(PROVIDED ENTRIES begins)
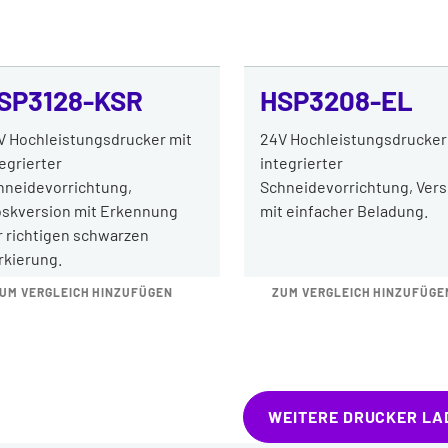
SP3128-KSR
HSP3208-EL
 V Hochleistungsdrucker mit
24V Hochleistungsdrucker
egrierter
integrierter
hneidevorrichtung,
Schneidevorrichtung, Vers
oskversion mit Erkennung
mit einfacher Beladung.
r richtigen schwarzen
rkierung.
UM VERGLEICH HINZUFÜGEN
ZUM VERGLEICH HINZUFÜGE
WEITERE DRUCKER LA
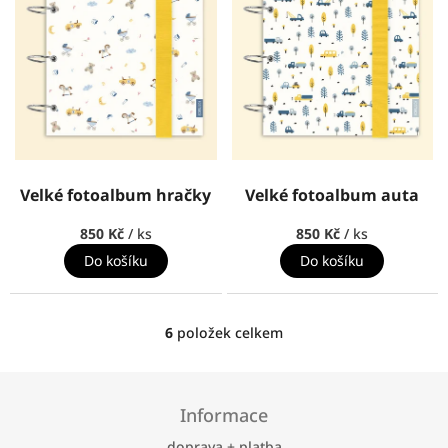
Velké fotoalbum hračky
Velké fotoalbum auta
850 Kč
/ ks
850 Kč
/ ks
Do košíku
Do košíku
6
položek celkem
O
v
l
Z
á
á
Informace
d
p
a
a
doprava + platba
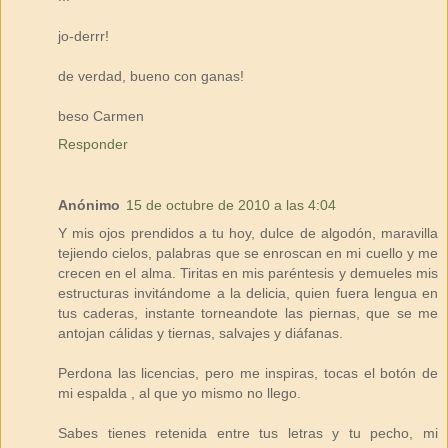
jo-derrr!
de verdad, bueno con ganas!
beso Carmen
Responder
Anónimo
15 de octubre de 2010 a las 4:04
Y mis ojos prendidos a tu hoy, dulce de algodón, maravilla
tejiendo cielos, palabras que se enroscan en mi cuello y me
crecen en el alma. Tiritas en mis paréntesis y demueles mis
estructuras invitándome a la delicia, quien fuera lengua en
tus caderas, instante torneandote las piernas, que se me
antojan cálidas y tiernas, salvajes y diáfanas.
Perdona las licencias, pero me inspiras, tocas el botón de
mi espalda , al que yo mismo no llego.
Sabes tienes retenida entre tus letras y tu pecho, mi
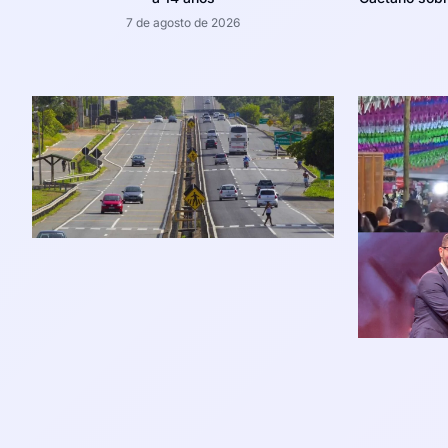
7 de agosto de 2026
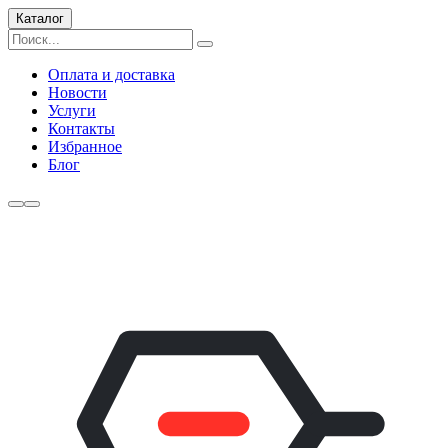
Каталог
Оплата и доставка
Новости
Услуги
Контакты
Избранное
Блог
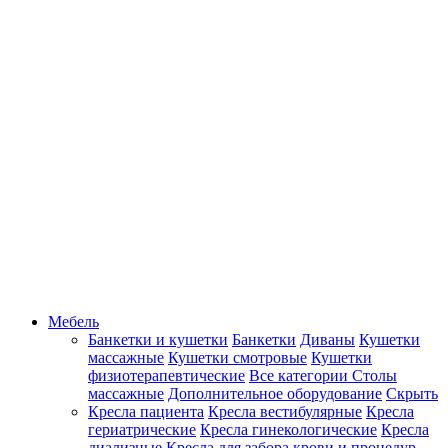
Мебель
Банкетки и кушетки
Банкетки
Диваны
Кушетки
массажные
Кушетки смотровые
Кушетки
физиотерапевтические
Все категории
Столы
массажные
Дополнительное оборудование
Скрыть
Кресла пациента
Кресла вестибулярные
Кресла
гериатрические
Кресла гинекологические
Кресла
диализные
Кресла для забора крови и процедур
(PROVIDED ENTRIES ends)
### EXERCISE DESCRIPTION
Given the records above, return the lines starting at the one that holds "Schneidevorrichtung, Vers" and ending at the one that holds "tus caderas, instante", exactly, and nothing besides; leave every picture out.

### TASK SOLUTION
Schneidevorrichtung, Vers
oskversion mit Erkennung
mit einfacher Beladung.
r richtigen schwarzen
rkierung.
UM VERGLEICH HINZUFÜGEN
ZUM VERGLEICH HINZUFÜGE
WEITERE DRUCKER LA
Velké fotoalbum hračky
Velké fotoalbum auta
850 Kč
/ ks
850 Kč
/ ks
Do košíku
Do košíku
6
položek celkem
O
v
l
Z
á
á
Informace
d
p
a
a
doprava + platba
jo-derrr!
de verdad, bueno con ganas!
beso Carmen
Responder
Anónimo
15 de octubre de 2010 a las 4:04
Y mis ojos prendidos a tu hoy, dulce de algodón, maravilla
tejiendo cielos, palabras que se enroscan en mi cuello y me
crecen en el alma. Tiritas en mis paréntesis y demueles mis
estructuras invitándome a la delicia, quien fuera lengua en
tus caderas, instante torneandote las piernas, que se me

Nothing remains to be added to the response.